*Task instructions*
With pictures left out, write out exactly every line from the start of the data through the one that contains "Monday, December 01, 2025".

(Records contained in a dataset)
* * * * *

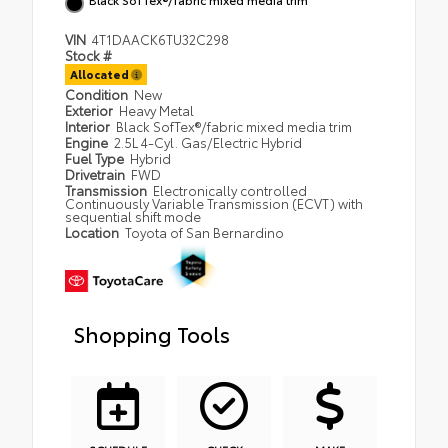
VIN
4T1DAACK6TU32C298
Stock #
Allocated
Condition
New
Exterior
Heavy Metal
Interior
Black SofTex®/fabric mixed media trim
Engine
2.5L 4-Cyl. Gas/Electric Hybrid
Fuel Type
Hybrid
Drivetrain
FWD
Transmission
Electronically controlled
Continuously Variable Transmission (ECVT) with
sequential shift mode
Location
Toyota of San Bernardino
Shopping Tools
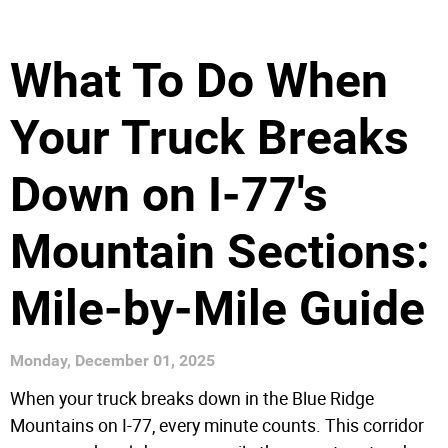
What To Do When
Your Truck Breaks
Down on I-77's
Mountain Sections:
Mile-by-Mile Guide
Monday, December 01, 2025
When your truck breaks down in the Blue Ridge
Mountains on I-77, every minute counts. This corridor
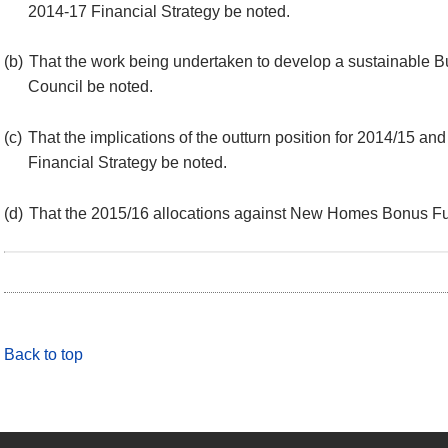
2014-17 Financial Strategy be noted.
(b)
That the work being undertaken to develop a sustainable B
Council be noted.
(c)
That the implications of the outturn position for 2014/15 an
Financial Strategy be noted.
(d)
That the 2015/16 allocations against New Homes Bonus Fu
Back to top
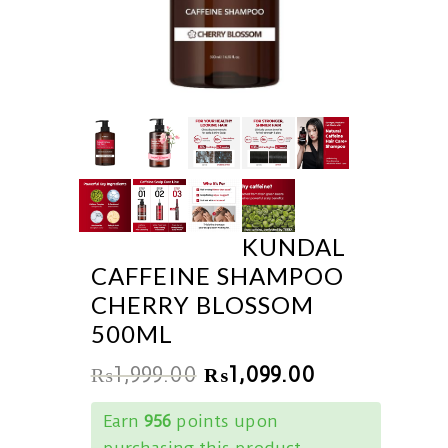
KUNDAL
CAFFEINE SHAMPOO
CHERRY BLOSSOM
500ML
₨
1,999.00
₨
1,099.00
Earn
956
points upon
purchasing this product.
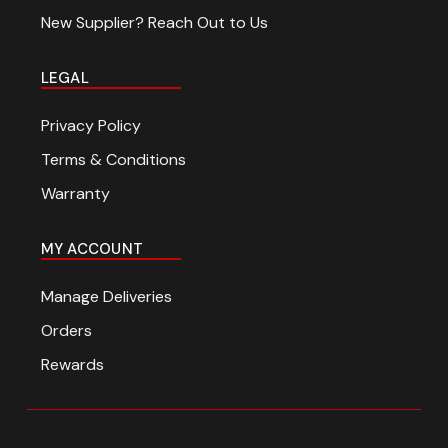
New Supplier? Reach Out to Us
LEGAL
Privacy Policy
Terms & Conditions
Warranty
MY ACCOUNT
Manage Deliveries
Orders
Rewards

* * * * *

*Exercise output*
VIN
4T1DAACK6TU32C298
Stock #
Allocated
Condition
New
Exterior
Heavy Metal
Interior
Black SofTex®/fabric mixed media trim
Engine
2.5L 4-Cyl. Gas/Electric Hybrid
Fuel Type
Hybrid
Drivetrain
FWD
Transmission
Electronically controlled
Continuously Variable Transmission (ECVT) with
sequential shift mode
Location
Toyota of San Bernardino
Shopping Tools
What To Do When
Your Truck Breaks
Down on I-77's
Mountain Sections:
Mile-by-Mile Guide
Monday, December 01, 2025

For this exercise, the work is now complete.